Stuttgart - Vor hundert Jahren war noch alles anders. Im September 1918 hatte Deutschland noch einen Kaiser, obwohl dieser sich eher wie die Marionette seiner Generäle benahm: ein schnauzbärtiger Herr mit viel Lametta an der Uniform, dessen engste Mitarbeiter sich bisweilen wie in einer „Provinzialirrenanstalt“ vorkamen. Wilhelm II. schwadronierte von glorreichen Siegen, während seine Armee schon besiegt war und seine Untertanen nichts mehr als Frieden herbeisehnten. Sechs Wochen später war der Erste Weltkrieg beendet und jener Herr ein Mann von gestern. Vor hundert Jahren begann für uns Deutsche das Zeitalter der Demokratie.
Wenn es die DDR noch gäbe und sie noch Geld zu verpulvern hätte, dann wäre jetzt wohl ein großes Feuerwerk in Ost-Berlin geplant. Die Bundesregierung hat nichts dergleichen vor. Zu den Treppenwitzen unserer Geschichte zählt der Umstand, dass die Novemberrevolution von 1918 bei denen hoch im Kurs stand, deren sozialistische Blütenträume damals beerdigt wurden.
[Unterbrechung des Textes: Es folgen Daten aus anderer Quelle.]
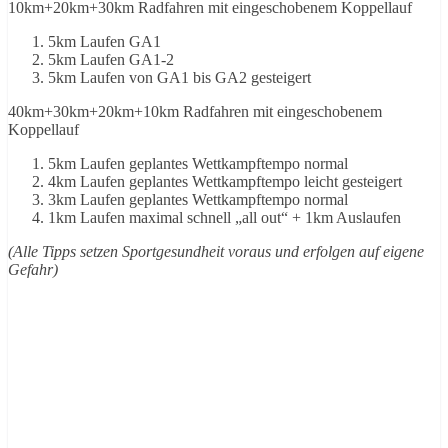
10km+20km+30km Radfahren mit eingeschobenem Koppellauf
5km Laufen GA1
5km Laufen GA1-2
5km Laufen von GA1 bis GA2 gesteigert
40km+30km+20km+10km Radfahren mit eingeschobenem
Koppellauf
5km Laufen geplantes Wettkampftempo normal
4km Laufen geplantes Wettkampftempo leicht gesteigert
3km Laufen geplantes Wettkampftempo normal
1km Laufen maximal schnell „all out“ + 1km Auslaufen
(Alle Tipps setzen Sportgesundheit voraus und erfolgen auf eigene
Gefahr)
Im Westen hingegen ist der Umsturz vor hundert Jahren eine weitgehend vergessene Revolution geblieben.
Keine ungelernte, aber eine ungeliebte Demokratie
In mancherlei Hinsicht war das auch keine Revolution, sondern der Versuch, eine Revolution durch eine taktisch geschickte Fensterrede zu verhindern. Die hielt der Sozialdemokrat Philipp Scheidemann. Durch sein Wort wurde Deutschland zur Republik. Von seinem Parteichef, dem späteren Reichspräsidenten Friedrich Ebert, musste er sich dafür rüffeln lassen. Es war keine ungelernte, aber eine ungeliebte Demokratie, die sich damals etablierte. Die Zeit der gekrönten Häupter war vorbei. Aus Untertanen wurden Bürger. Fortan durften auch Frauen wählen. Aus den Ruinen des Ersten Weltkriegs erwuchs das Fundament eines modernen Sozialstaats.
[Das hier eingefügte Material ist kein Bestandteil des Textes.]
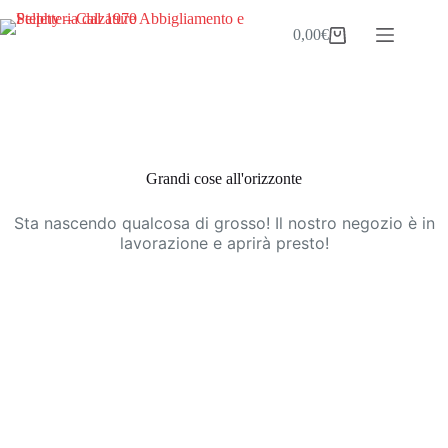
Salta
al
0,00
€
Carrello
contenuto
Vai
al
contenuto
Grandi cose all'orizzonte
Sta nascendo qualcosa di grosso! Il nostro negozio è in
lavorazione e aprirà presto!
Eigentlich gäbe es viele Gründe, jene Epochenwende zu feiern: die erste allein dem Volk verpflichtete Verfassung, eine dem Parlament und letztlich den Wählern verantwortliche Regierung, bürgerliche Freiheiten, verbriefte Grundrechte. Doch die Weimarer Republik, die seinerzeit aus der Taufe gehoben wurde, zählt zu den schwierigen Kapiteln deutscher Geschichte. Sie mündete in eine Katastrophe.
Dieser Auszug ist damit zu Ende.